CARINE NKOLO, 28 ANS, patiente depuis trois heures dans la salle d’attente bondée de l’hôpital du district de la Cité verte. Entouré de grandes créoles, ponctué d’un trait de crayon violet dans les sourcils, son visage respire la sérénité, tandis que les plis de sa robe cendrée soulignent délicatement l’arrondi de son ventre de 5 mois. C’est la quatrième fois qu’elle est enceinte.
Il y a deux ans, Carine a bénéficié comme plus de 1 500 personnes chaque année du dépistage gratuit au VIH-SIDA proposé systématiquement lors de la première consultation prénatale. Résultat positif. « Je ne l’ai pas accepté tout de suite.

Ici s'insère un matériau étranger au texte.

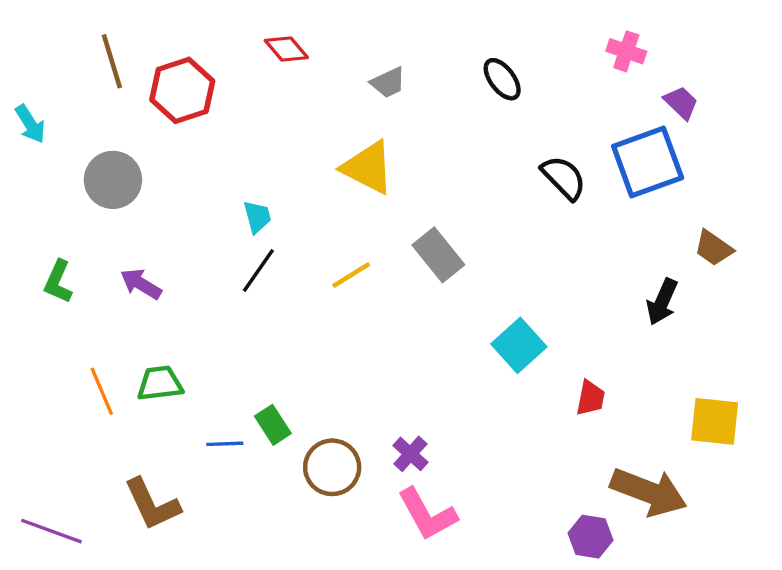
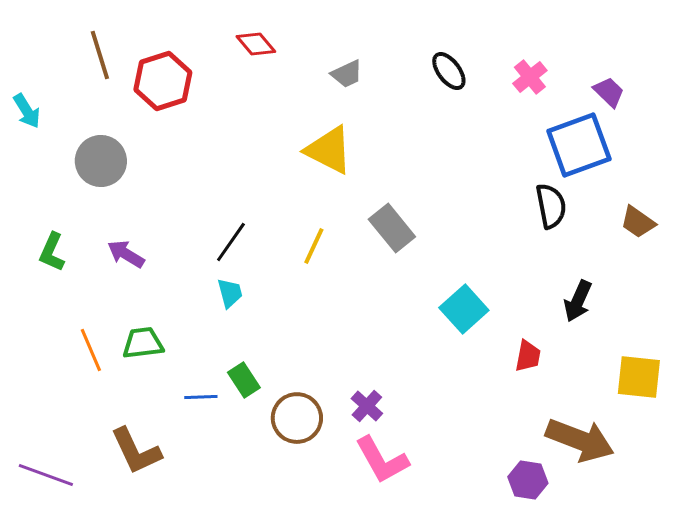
pink cross: (626, 51) -> (530, 77), moved, turned 32
black semicircle: (564, 178) -> (551, 206), moved, turned 33
cyan trapezoid: (257, 217) -> (230, 293), moved
yellow line: (351, 275) -> (314, 246), turned -33
black arrow: (662, 302) -> (578, 301), moved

J’ai refait un test », se souvient-elle. Sur le conseil des infirmières du planning familial, elle prévient son mari, qui se révèle séronégatif. Mais elle garde le silence face à sa famille.

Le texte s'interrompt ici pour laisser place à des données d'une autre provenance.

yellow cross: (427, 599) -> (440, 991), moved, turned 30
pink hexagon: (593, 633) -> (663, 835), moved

Carine suit un traitement lors de sa troisième grossesse, comme 34 autres femmes en 2012, puis l’arrête après son accouchement, selon les recommandations de l’Organisation mondiale de la santé (OMS) lorsque le nombre de CD4 est supérieur à 500. Aujourd’hui, elle est de nouveau sous antirétroviraux (ARV). Elle n’a pas à les payer. Grâce au programme de prévention de la transmission mère-enfant (PTME) instauré par la fondation Clinton (CHAI*) sur les fonds d’Unitaid, les ARV sont délivrés gratuitement tous les mois aux patients infectés. À sa naissance, son bébé fera partie de la centaine d’enfants de l’hôpital de la Cité Verte qui chaque année reçoivent une prophylaxie, gratuitement aussi. Carine est confiante : « Il sera en bonne santé comme son petit frère qui a passé les tests PCR des 6 semaines et des 12 mois ».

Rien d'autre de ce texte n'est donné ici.